IL-6 blockade and specifically the blockade of IL-6 trans-signalling may have merit in the treatment of SSc, a disease that so far lacks treatment options directly targeting the pathogenic mechanism. IL-6 trans signalling is specifically implicated in driving local inflammation and inducing endothelial and fibroblast responses, and therefore targeting this IL-6 signalling pathway may be most profitable in SSc. However, SSc also has important and possibly pathogenic autoimmune phenomena, and targeting the classical IL-6 signalling pathway may be necessary in order to influence this important aspect of the disease. The currently available drug Tocilizumab targets both the classical and the trans signalling pathways. Other agents are in development which specifically block trans signalling, and they may be useful in mouse models of SSc to delineate which signalling pathway is most important for this disease.

IL-6 is increased in the serum of patients with SSc, especially in early dcSSc. In addition, it is also found in immunohistochemistry samples in both early and late disease and in both dcSSc and lcSSc. Fibroblasts and monocytes isolated from SSc patients autonomously produce IL-6 in vitro.

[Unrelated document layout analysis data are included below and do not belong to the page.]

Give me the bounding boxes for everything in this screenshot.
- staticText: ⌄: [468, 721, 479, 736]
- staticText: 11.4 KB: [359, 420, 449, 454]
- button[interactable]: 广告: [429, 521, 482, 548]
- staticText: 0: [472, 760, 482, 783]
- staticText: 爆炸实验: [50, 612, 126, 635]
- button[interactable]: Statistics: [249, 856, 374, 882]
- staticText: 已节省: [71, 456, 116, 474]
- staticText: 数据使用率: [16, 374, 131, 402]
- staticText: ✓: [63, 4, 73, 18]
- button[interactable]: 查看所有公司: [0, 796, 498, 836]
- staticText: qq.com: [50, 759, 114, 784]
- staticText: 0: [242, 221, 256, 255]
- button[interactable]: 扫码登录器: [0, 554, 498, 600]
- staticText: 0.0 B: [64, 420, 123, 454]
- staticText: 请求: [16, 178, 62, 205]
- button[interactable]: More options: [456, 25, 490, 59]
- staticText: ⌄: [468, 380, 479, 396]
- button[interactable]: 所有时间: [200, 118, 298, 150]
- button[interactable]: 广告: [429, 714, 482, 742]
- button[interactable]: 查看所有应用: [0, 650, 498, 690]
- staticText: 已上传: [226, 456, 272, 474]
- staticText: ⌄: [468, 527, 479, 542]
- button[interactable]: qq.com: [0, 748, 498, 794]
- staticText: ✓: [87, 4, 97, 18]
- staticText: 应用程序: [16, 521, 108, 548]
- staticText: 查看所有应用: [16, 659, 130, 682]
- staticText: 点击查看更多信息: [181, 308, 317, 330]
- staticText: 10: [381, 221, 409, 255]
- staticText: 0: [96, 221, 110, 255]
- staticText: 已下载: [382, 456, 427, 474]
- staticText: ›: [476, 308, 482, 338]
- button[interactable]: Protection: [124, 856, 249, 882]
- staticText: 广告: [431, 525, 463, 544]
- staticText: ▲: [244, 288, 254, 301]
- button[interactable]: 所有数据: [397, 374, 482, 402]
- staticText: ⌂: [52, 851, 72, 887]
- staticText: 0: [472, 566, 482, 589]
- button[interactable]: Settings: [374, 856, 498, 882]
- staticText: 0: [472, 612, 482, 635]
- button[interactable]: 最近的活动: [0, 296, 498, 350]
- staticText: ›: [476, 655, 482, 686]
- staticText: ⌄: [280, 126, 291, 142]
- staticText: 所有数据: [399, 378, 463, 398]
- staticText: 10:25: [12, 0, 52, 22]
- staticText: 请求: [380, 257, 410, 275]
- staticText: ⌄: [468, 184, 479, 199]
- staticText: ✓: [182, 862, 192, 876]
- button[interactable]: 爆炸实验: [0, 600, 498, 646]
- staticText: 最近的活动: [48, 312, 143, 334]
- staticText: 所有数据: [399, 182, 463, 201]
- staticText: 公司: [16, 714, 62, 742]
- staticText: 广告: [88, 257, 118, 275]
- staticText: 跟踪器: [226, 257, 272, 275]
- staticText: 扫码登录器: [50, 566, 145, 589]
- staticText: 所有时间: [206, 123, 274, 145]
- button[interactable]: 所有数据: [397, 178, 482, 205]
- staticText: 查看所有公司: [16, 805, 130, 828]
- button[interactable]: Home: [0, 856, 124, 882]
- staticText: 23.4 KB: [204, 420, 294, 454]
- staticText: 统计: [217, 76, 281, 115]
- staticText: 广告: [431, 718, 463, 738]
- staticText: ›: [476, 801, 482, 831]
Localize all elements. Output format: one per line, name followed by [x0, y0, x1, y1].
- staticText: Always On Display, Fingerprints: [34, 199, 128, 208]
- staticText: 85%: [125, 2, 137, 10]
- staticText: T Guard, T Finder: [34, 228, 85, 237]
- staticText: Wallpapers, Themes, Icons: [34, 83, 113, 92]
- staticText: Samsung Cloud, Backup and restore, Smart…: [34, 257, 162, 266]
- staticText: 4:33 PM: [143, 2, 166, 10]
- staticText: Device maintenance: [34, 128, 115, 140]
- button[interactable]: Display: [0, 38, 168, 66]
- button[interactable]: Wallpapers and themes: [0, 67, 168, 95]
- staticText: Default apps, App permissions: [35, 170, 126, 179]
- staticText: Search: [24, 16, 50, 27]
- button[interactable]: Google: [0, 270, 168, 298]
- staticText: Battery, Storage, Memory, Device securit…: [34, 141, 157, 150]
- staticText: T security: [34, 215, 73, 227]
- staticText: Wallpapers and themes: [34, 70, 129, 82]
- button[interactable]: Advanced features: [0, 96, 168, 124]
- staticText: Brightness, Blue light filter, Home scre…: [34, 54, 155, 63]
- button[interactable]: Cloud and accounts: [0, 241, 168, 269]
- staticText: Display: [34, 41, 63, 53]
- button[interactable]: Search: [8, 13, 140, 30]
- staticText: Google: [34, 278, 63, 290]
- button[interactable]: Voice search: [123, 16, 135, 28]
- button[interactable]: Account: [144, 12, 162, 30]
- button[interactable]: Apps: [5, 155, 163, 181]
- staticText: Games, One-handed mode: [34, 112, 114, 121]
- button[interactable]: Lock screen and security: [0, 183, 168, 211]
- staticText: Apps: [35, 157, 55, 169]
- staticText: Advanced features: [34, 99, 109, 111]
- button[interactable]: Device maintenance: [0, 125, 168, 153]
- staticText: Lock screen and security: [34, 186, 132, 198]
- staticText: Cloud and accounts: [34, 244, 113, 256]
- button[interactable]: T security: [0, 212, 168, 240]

Early, small-scale nonrandomised controlled trials point to an important role for IL6 in SSc. B-cell depletion results in a decrease in serum IL-6 levels, reflected in a simultaneous reduction in skin score. More importantly, blocking IL-6 trans signalling with Tocilizumab has resulted in an improvement in skin score in 2 patients with diffuse disease. These data firmly establish IL-6 as an attractive candidate therapeutic target, especially in terms of preventing fibrosis.

However, in addition, new and exciting data imply that IL-6 has a role in the endothelial and inflammatory manifestations of this disease, which may make it a potential target in a much broader range of SSc patients with active vascular or inflammatory (e.g., joint) disease but relatively little fibrosis. Studies are being designed to address these important questions; the results are eagerly awaited.